Como é o ambiente dentro da Citroën?
Em tenho 13 anos de empresa e nunca senti um ambiente tão pesado, de tanta preocupação como o que se vive no momento. O nosso trabalho e o nosso empenhamento têm sido exclusivamente de esclarecer as pessoas, porque não havendo conhecimento das coisas pode proporcionar-se um ambiente muito mais negativo. Deve-se falar verdade, é muito melhor receberem uma notícia má na hora pelas pessoas que estão a abordá-lo do que depois saberem que essa situação foi escondida. Queremos falar verdade aos trabalhadores.
O lay-off é o pior momento destes últimos tempos?
É mais um momento mau, muito mau. Nós consideramos uma machadada quase final porque afecta em grande escala a sustentabilidade do trabalhador e da sua família e é grave, quando existiam outras possibilidades de se controlar o problema.
Como por exemplo?
O plano de apoio ao sector automóvel.
Não vos passava pela cabeça que a empresa iria começar a não renovar contratos?
Qualquer trabalhador que vê a abertura dos telejornais com aquele notícia [em Dezembro] e onde vê o director geral da empresa Peugeot Citroën fica ansioso mas, ao mesmo tempo, sente-se numa situação um pouco mais confortável, sentindo que havia um projecto para segurar algum tipo de situação.
A empresa ainda tem possibilidade de vir a aderir ao plano de apoio ao sector?
Aquilo que o Ministério [do Trabalho] nos transmite e o que a empresa transmite, há algum tipo de divergência. Inicialmente o que nos era transmitido pela administração era que estavam disponíveis para avançar para um plano, mas que o ministério rejeitou. Aquilo que foi dito pelo senhor ministro do Trabalho foi que a Citroën nunca tinha apresentado nenhuma candidatura, daí termos solicitado o agendamento de uma reunião ao senhor ministro e à empresa, para perceber quem tinha razão.
E?
Foi-nos transmitido pelo Ministério do Trabalho que a empresa não efectuou nenhuma candidatura e usaram o termo que não podem obrigar a empresa a candidatar-se a este plano. A empresa enveredou por outro caminho que, na nossa opinião, é prejudicial única a exclusivamente para os trabalhadores, que resolve a questão da empresa e que a segurança social nem sequer vai ser envolvida porque os dias de paragens estipulados levam a que não haja essa necessidade (lay-off).
O que respondeu a empresa?
Confirmou que nunca avançou com uma candidatura porque a empresa não garantia os requisitos e nós deduzimos que fosse a situação de ter avançado para uma redução do quadro de pessoal.

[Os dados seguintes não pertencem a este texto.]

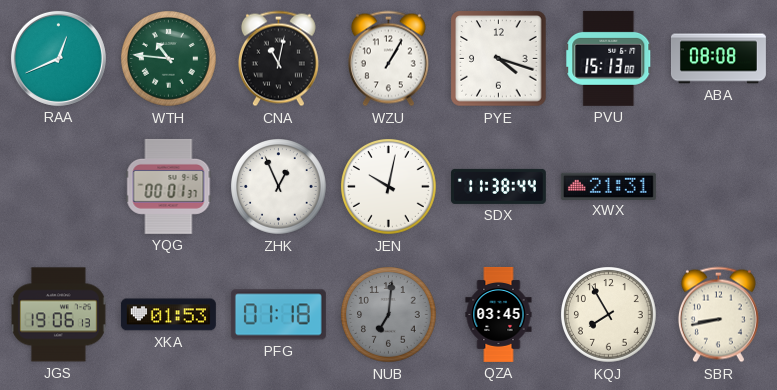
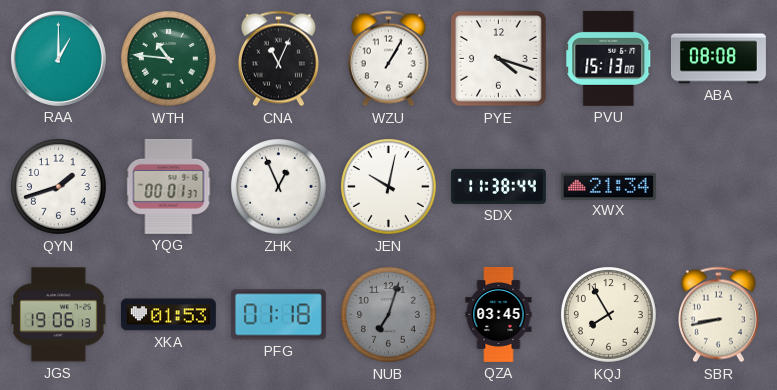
RAA: 12:41 -> 1:00
CNA: 11:02 -> 11:04
QYN: none -> 1:42
XWX: 21:31 -> 21:34
NUB: 7:01 -> 7:03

O vosso parecer negativo ao lay-off assenta em quê?
O lay-off é uma medida que devia ser usada em situação extremas e hoje em dia é usado de forma banal. O trabalhador só tem a garantia de dois terços do salário e, segundo a garantia de parar em Maio cinco dias, quem paga é o trabalhador. Um trabalhador com 600 euros de salário, nos cinco dias que não esta a trabalhar é-lhe descontado cerca de 140 euros. No final do mês a renovação é de 460 euros que depois irá efectuar descontos sobre este valor. Estes 460 euros estão acima do salário mínimo, logo vai ser ele a assumir esta responsabilidade, o Estado só intervinha se o trabalhador ficasse abaixo dos dois terços do salário mínimo obrigatório. O trabalhador, se parar cinco dias por mês, durante estes seis meses, que tenha uma redução salarial de 200 euros, vai ter 1200 euros de penalização.

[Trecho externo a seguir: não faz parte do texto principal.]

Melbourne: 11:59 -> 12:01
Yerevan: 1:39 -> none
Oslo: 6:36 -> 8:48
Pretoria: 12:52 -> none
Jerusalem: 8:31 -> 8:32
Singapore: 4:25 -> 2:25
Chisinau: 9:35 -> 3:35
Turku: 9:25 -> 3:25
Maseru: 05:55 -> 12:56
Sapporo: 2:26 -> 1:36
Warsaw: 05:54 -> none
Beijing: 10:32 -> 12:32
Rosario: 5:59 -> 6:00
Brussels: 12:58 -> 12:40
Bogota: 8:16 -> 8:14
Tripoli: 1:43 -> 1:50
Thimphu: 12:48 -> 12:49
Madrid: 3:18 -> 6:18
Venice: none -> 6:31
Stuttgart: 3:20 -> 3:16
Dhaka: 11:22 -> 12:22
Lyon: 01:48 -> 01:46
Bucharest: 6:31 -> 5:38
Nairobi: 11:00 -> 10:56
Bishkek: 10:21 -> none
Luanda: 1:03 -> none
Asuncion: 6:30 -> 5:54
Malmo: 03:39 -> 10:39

"Somos mais uns a ir apelar ao Ministério"
O apoio das entidades fez-se sentir?
Sentimos que não houve apoio, solidariedade e reconhecimento a estes trabalhadores. Ainda este fim-de-semana me cruzei com um trabalhador que saiu há algum tempo e ele disse-me: "ando aqui perdido, sou um profissional [porque é especializado] mas não tenho emprego, continuo a ser um refém destas políticas".
Como foram recebidos no Ministério do Trabalho?
Fomos muito bem recebidos, mas sentimos que somos mais uns a ir apelar ao ministério.
A garantia que chega através dos deputados e dos autarcas, de que a empresa não vai fechar, chega para a Comissão de Trabalhadores?
Não. A expectativa que sentimos também é essa, é confortável ouvirmos, mas temos um presente muito negro e é neste problema [lay-off] que está para ser implementado, que necessitamos da intervenção das pessoas [deputados] que, sendo eleitas pelo distrito, têm responsabilidades acrescidas.
"O Governo devia olhar para a Citroën como uma situação extrema"
O Governo devia ser chamado a intervir?
Estamos a falar de uma situação social, de um problema muito grave que se pode estar a criar, daí não baixarmos os braços. Temos mantido relações com alguns presidentes de câmara. O senhor presidente da câmara de Mangualde e a senhor presidente da Câmara de Nelas têm mostrado uma grande preocupação, nas fazemos um apelo a outros autarcas e a pessoas que têm responsabilidade de intervenção, para ajudarem a encontrar uma forma de evitar situações muito graves.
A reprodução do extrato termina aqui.